小泉防衛大臣は23日、札幌市で講演し、「ミサイルを北朝鮮が発射したという現状が、ドローンや無人機が北朝鮮から向かってきているということになるのは、非現実的なことではない」と述べ、「日本の新たな守り方」を構築する必要性を示した。
自民党が札幌市で開いた会合で小泉氏は、「北朝鮮がロシアに1万4千人以上は兵士を送っているといわれている。ロシアは、北朝鮮の兵士をウクライナに送り、ウクライナでドローンや様々な新しい戦い方を覚えて持ち帰り、どこに向けようと次に動いているのかは、言うまでもない」と述べた。

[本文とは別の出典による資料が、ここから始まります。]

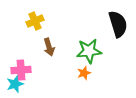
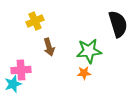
orange star: rotated 16 degrees clockwise
cyan star: moved 2 px left
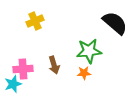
black semicircle: moved 3 px left, 1 px up; rotated 32 degrees counterclockwise
brown arrow: moved 5 px right, 18 px down
pink cross: moved 2 px right, 1 px up
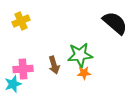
yellow cross: moved 14 px left
green star: moved 9 px left, 4 px down
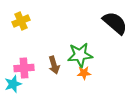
pink cross: moved 1 px right, 1 px up
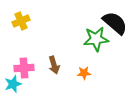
green star: moved 16 px right, 16 px up
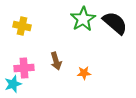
yellow cross: moved 1 px right, 5 px down; rotated 36 degrees clockwise
green star: moved 13 px left, 20 px up; rotated 25 degrees counterclockwise
brown arrow: moved 2 px right, 4 px up
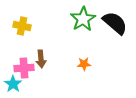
brown arrow: moved 15 px left, 2 px up; rotated 12 degrees clockwise
orange star: moved 9 px up
cyan star: rotated 18 degrees counterclockwise
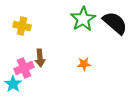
brown arrow: moved 1 px left, 1 px up
pink cross: rotated 18 degrees counterclockwise
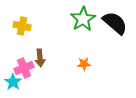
cyan star: moved 2 px up
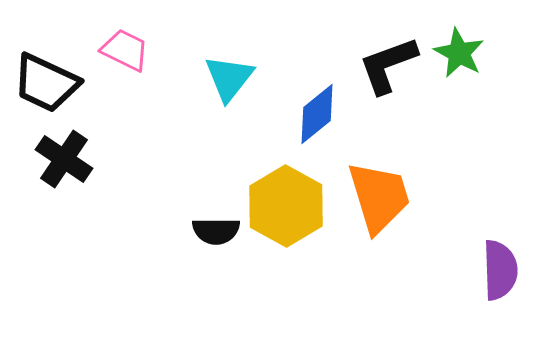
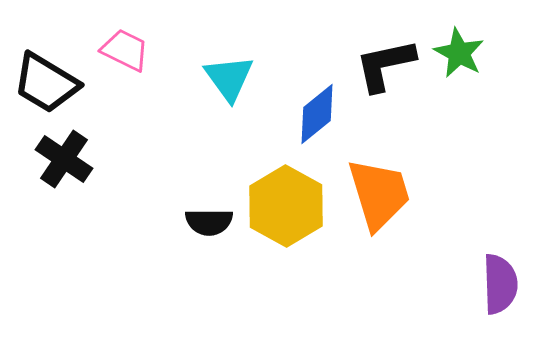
black L-shape: moved 3 px left; rotated 8 degrees clockwise
cyan triangle: rotated 14 degrees counterclockwise
black trapezoid: rotated 6 degrees clockwise
orange trapezoid: moved 3 px up
black semicircle: moved 7 px left, 9 px up
purple semicircle: moved 14 px down
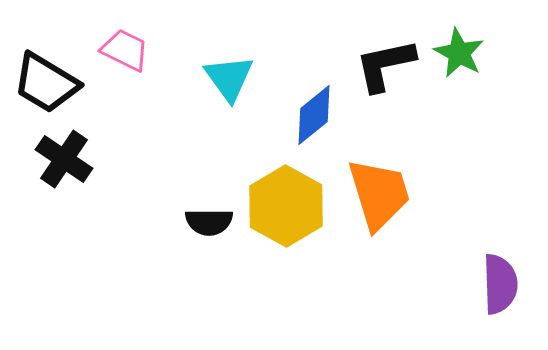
blue diamond: moved 3 px left, 1 px down
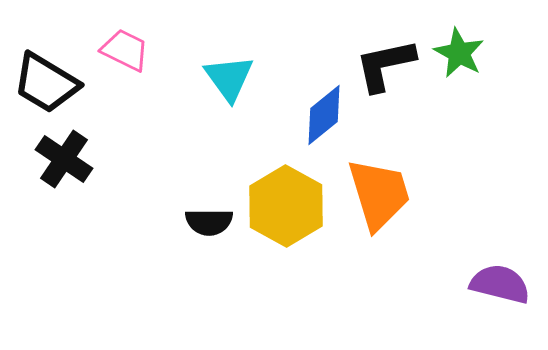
blue diamond: moved 10 px right
purple semicircle: rotated 74 degrees counterclockwise
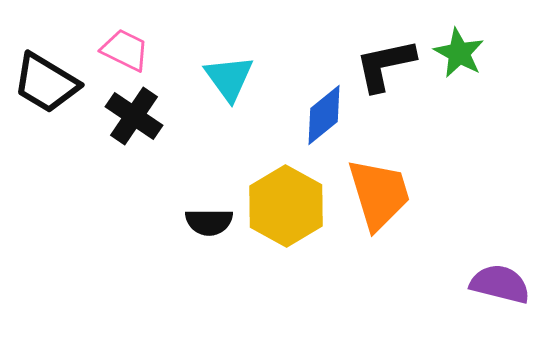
black cross: moved 70 px right, 43 px up
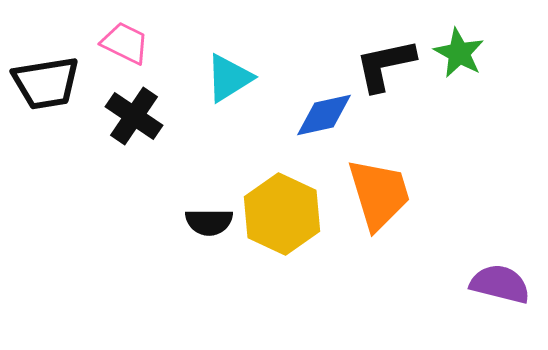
pink trapezoid: moved 7 px up
cyan triangle: rotated 34 degrees clockwise
black trapezoid: rotated 40 degrees counterclockwise
blue diamond: rotated 26 degrees clockwise
yellow hexagon: moved 4 px left, 8 px down; rotated 4 degrees counterclockwise
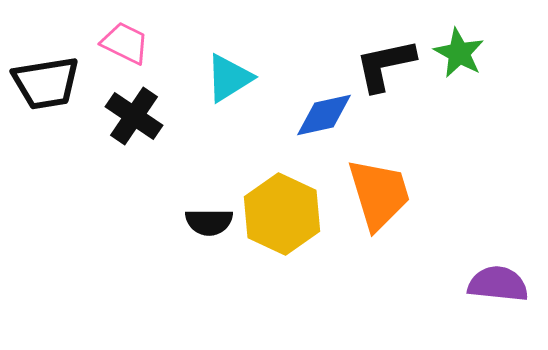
purple semicircle: moved 2 px left; rotated 8 degrees counterclockwise
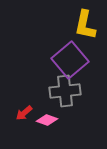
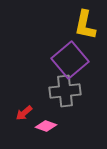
pink diamond: moved 1 px left, 6 px down
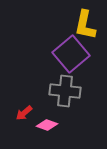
purple square: moved 1 px right, 6 px up
gray cross: rotated 12 degrees clockwise
pink diamond: moved 1 px right, 1 px up
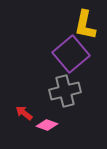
gray cross: rotated 20 degrees counterclockwise
red arrow: rotated 78 degrees clockwise
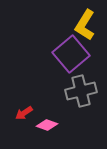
yellow L-shape: rotated 20 degrees clockwise
gray cross: moved 16 px right
red arrow: rotated 72 degrees counterclockwise
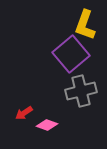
yellow L-shape: rotated 12 degrees counterclockwise
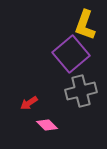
red arrow: moved 5 px right, 10 px up
pink diamond: rotated 25 degrees clockwise
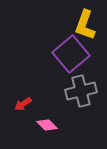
red arrow: moved 6 px left, 1 px down
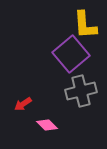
yellow L-shape: rotated 24 degrees counterclockwise
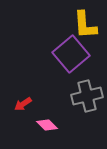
gray cross: moved 6 px right, 5 px down
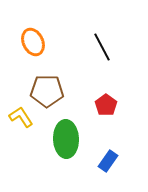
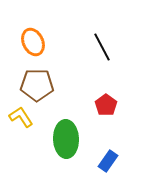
brown pentagon: moved 10 px left, 6 px up
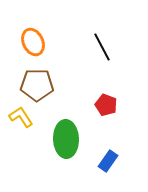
red pentagon: rotated 15 degrees counterclockwise
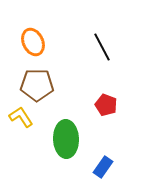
blue rectangle: moved 5 px left, 6 px down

また、「今までは北朝鮮というと、拉致問題、核の開発、ミサイル開発といったものに対して警戒をしていたが、今、一部の情報では、北朝鮮にドローンの製造工場があるといわれている」と指摘した。
そして、「ミサイルを北朝鮮が発射したという現状が、ドローンや無人機が北朝鮮から向かってきているということになるのは、決して非現実的なことではない」との見方を示し、「私は危機感を持っている」と述べた。
さらに、「日本は専守防衛だが、人工知能=AIによるサイバー攻撃も含め、攻撃をする側のコストが圧倒的に下がり、守る側のコストが圧倒的に上がる」とも指摘した。
その上で、「守る側の難しさが次々に出てきている時代に、日本が国民の命と平和な暮らしと日本の領土、領海、領空をを断固として守り抜くだけの『新たな守り方』を構築することをスピード感を持って進めている」として、理解を求めた。